GM: I think you and I have actually talked about this in the past, and laughed a little bit about it. It takes several years to collect the right data before you can actually position yourself properly as an artificial intelligence, machine learning-driven company. Without that data, I don't know how you can actually deliver any value from an ML, AI workload standpoint.
AC: Makes a lot of sense. So you've recently expanded your leadership team. Can you speak to the experiences that are shaping the culture at Kespry with infusion of new talent coming in, preparing the company, putting it on the roadmap where you and the rest of the board want to take it towards? How is the team dynamics evolving? And what's the set of talent that you're starting to bring into the team that's different from before?
GM: Kespry's crossed the magical $10 million ARR mark, which is a pretty interesting one for companies like ourselves. So we're no longer a small startup but we're not quite yet fully-scaled out as a business concern in this space.
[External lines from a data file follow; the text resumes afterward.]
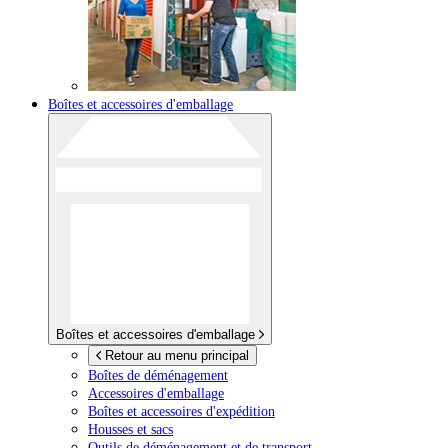
Boîtes et accessoires d'emballage
Boîtes et accessoires d'emballage
Retour au menu principal
Boîtes de déménagement
Accessoires d'emballage
Boîtes et accessoires d'expédition
Housses et sacs
Outils de déménagement et de transport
And so, there is a lot that we have to work through specifically when it comes to building the right team culture at that next point of growth.
So you kind of see these sort of moments of growth where initially, companies go into that sort of rocketship growth, the 0 to 10 phase, and we certainly saw some of that at Kespry. And then, when you start to get to the 10 million-plus you have to start to think about what that plateau looks like to build the next ascent, to be able to grow the next, call it, 15 million, 20 million in revenue.
And so, there is always this natural point in the enterprise software space. And I've seen this over and over again in companies that I've served with, where in that mid-teens moment you have to start to think about what is the right level of focus in terms of your go-to-market, your product-market fit, in terms of what you're delivering to your customers, but also the team that drives that.
So, in that regard, we had some additional members join Kespry and we're really excited about it. It's been a pretty public information. First and foremost, Kirk Marple joined as our CTO, and he came in more recently to Kespry, about six months ago. And he joined with experience in two big areas that we care about.
One is being able to do large scale cloud transformation across the multi-cloud infrastructure. That was some of Kirk's key background. And the other is being able to look at media asset management at Cloud scale. And so Kirk was one of the original developers that led windowsmedia.com at Microsoft.
Subsequently, he did a bunch of work for GM on autonomous vehicles, worked at STATS on sports analytics, no surprise on video image analysis. And so Kirk brought that level of focus and attention on where the future of Kespry is headed, particularly when it comes to perception-based analysis. And we're really delighted to have a leader like him join as our CTO.
In addition, Langley Eide has joined as our CFO and Chief Operating Officer. Langley brings an amazing amount of leadership and solid understanding how to scale SaaS businesses. We had an opportunity to do that once before as we were at Alteryx together. I was the President and Chief Operating Officer of Alteryx, and she was the Head of Strategy and Finance.
And that was an enormously productive opportunity to define the entire self-service market together. Langley saw this opportunity to look at how perception-based analysis would change the entire industrial world. And she more recently joined us to help us do that next stage of the climb of the journey that we're on.
So, it is something that's important in every company's lifecycle to continue to think about what is that right level of leadership to continue to serve the company at the stage of growth that it's at. We're at that stage of growth. We're going from our teenage years to full-fledged adult years as the company grows, and we're starting to bring in some of the people to help us get us there.